Combined analysis of Fucci fluorescence and cDNA concentration

Summary

After visual inspection, chambers with no cells or with defect in the imaging were flagged for removal. The DNA yield for the same chambers was also very low. Conversely, in the absence of cells, the proportion of spikes was highest. This confirms the accuracy of the visual inspection and confirms that the conversion between C1 chip coordinates and 96-well plate coordinates was done correctly.

In the output file combined.csv, a column called Discard indicates if the cell fails any of the quality controls.

Datasets

Quality control

library(gdata)   # for drop.levels()
library(ggplot2) # for the plots
library(scales)  # for trans_new()

Load and merge the fluorescence and concentration values

The qc table is assembled by merging multiple data sources. It is then saved as qc.full. In the steps that follow, entries that do not pass quality controls will be removed from the qc table.

fl <- read.csv("../fluorescence/Results_fluorescence.csv")
fl$Error <- factor(fl$Error)
fl <- fl[,c(1,28,30,31,32)]

correctedFl <- read.csv('../Intensity_correction/correctedIntensities.csv')
correctedFl <- correctedFl[,1:3]

qc <- merge(fl, correctedFl[,1:3], all=TRUE)

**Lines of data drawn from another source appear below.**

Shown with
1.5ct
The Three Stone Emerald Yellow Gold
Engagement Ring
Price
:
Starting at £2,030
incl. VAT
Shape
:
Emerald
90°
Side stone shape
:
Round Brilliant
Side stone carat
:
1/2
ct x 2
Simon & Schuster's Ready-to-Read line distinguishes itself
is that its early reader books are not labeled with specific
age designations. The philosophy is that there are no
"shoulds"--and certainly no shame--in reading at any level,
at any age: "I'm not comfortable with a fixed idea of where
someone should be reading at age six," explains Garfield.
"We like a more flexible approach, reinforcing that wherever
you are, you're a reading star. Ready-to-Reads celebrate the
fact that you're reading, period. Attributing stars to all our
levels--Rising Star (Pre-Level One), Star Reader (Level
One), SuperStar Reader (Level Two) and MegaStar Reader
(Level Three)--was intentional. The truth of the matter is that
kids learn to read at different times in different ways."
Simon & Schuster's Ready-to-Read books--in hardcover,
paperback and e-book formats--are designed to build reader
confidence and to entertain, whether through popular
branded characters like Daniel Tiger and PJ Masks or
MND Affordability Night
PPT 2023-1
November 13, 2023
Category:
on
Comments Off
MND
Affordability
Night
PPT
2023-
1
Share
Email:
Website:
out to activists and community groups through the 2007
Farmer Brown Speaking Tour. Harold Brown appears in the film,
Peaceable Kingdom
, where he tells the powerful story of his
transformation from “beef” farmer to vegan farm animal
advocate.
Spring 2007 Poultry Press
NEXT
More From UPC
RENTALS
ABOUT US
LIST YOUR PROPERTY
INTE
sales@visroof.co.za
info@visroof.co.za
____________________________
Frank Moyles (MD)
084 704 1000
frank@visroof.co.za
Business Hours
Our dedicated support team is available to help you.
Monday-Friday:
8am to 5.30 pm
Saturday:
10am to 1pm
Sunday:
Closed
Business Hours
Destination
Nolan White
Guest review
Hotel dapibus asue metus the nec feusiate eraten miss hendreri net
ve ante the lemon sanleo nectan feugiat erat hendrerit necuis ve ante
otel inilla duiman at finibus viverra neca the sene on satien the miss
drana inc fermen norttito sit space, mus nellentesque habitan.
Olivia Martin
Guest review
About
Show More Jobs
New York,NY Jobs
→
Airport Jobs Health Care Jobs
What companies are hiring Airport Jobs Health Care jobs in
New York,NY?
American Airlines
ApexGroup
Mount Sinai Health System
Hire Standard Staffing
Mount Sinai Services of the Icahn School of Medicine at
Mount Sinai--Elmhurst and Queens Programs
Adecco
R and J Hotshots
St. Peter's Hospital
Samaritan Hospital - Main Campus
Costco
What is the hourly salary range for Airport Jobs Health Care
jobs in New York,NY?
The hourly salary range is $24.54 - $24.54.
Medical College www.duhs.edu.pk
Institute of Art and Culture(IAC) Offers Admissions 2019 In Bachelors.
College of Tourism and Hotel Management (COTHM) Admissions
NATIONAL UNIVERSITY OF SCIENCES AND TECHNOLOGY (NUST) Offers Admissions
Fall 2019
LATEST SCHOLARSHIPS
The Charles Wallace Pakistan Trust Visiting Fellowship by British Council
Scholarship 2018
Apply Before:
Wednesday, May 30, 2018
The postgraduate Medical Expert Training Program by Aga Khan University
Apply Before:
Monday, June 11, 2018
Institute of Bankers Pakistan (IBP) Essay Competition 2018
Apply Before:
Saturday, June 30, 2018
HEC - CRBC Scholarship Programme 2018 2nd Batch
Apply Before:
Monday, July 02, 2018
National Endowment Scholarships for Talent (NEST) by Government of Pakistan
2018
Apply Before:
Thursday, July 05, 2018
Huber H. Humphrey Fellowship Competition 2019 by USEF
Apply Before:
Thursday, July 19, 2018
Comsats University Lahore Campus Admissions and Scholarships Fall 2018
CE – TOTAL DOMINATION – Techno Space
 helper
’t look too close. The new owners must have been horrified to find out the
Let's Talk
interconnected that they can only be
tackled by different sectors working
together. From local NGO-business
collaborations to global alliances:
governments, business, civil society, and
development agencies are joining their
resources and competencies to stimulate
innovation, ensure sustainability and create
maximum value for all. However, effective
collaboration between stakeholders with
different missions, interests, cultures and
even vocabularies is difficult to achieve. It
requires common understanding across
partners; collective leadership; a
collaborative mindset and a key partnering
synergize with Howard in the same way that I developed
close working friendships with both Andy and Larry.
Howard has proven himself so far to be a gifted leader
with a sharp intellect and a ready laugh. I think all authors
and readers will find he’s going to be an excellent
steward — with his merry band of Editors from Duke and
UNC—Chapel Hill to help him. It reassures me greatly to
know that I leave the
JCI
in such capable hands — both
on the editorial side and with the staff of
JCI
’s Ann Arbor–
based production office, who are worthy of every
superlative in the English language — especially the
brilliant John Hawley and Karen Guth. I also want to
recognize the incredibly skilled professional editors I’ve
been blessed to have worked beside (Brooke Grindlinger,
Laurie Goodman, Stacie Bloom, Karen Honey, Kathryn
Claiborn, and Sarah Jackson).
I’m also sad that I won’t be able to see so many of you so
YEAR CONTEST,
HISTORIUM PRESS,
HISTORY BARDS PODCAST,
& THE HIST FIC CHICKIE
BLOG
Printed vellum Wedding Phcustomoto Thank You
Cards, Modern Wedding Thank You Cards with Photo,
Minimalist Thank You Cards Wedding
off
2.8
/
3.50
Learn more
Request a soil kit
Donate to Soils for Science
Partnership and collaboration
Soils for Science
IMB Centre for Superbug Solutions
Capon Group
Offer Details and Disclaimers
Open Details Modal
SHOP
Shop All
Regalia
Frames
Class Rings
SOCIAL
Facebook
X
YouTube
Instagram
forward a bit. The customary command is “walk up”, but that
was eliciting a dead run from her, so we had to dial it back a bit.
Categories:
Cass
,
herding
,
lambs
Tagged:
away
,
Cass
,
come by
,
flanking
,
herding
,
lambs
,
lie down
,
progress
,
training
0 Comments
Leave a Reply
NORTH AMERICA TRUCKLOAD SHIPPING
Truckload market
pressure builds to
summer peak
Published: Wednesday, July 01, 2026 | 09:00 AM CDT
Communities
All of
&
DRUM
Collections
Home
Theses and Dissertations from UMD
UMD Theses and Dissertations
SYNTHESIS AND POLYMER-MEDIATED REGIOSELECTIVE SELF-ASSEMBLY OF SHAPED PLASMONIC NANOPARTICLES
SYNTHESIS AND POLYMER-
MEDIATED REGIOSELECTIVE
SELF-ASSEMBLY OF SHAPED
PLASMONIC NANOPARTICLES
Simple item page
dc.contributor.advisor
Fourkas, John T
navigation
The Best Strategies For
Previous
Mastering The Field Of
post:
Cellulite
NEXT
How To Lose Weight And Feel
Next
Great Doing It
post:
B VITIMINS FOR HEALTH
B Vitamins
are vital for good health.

# pg as short name for picogreen
pg <- read.csv('../cDNA_concentration/cDNA_concentration.csv')
pg$Column <- factor(pg$Column)
pg$cell_id <- paste(pg$Run, pg$Well, sep='_')
qc <- merge(pg, qc, by=c('cell_id', 'Run', 'Well'), all=TRUE)

spikes <- read.csv('../control-sequences/spikes.norm.csv')
qc <- merge(qc, spikes, all=TRUE)

controls <- read.csv('../combine_all/controls.csv')
summary(controls)
##            Run         Well   Control
##  1772-062-248:2   A02    :2   NC:5   
##  1772-062-249:2   A10    :1   PC:5   
##  1772-064-103:2   B01    :1          
##  1772-067-038:2   C09    :1          
##  1772-067-039:2   F08    :1          
##                   F12    :1          
##                   (Other):3
controls$cell_id <- paste(controls$Run, controls$Well, sep='_')
qc <- merge(qc, controls, by=c('cell_id', 'Run', 'Well'), all=TRUE)
rownames(qc) <- qc$cell_id

hiseq <- read.csv('../HiSeq/HiSeq.csv')
hiseq <- hiseq[,c(1,10, 15:17,19,20)]
qc <- merge(qc, hiseq, by=c('cell_id', 'Run', 'Well', 'Row', 'Column'))

# replace error type with numbers
error <- sapply(strsplit(as.character(qc$Error),"-", fixed = TRUE),"[[", 1)
qc$Error <- error

qc.full <- qc

Remove the samples that were replaced by positive or negative controls.

qc <- subset(qc, is.na(qc$Control))

Visual curation

Visual curation of the fluorescence pictures (Error field, see Fluorescence-measured-in-ImageJ.html) eliminated the chambers where it was not sure wether a healthy single cell was captured, in good concordance with the DNA yields. In the absence of a cell the libraries are mostly made of spikes.

Fluorescence.

Remove the cells for which there are no image files.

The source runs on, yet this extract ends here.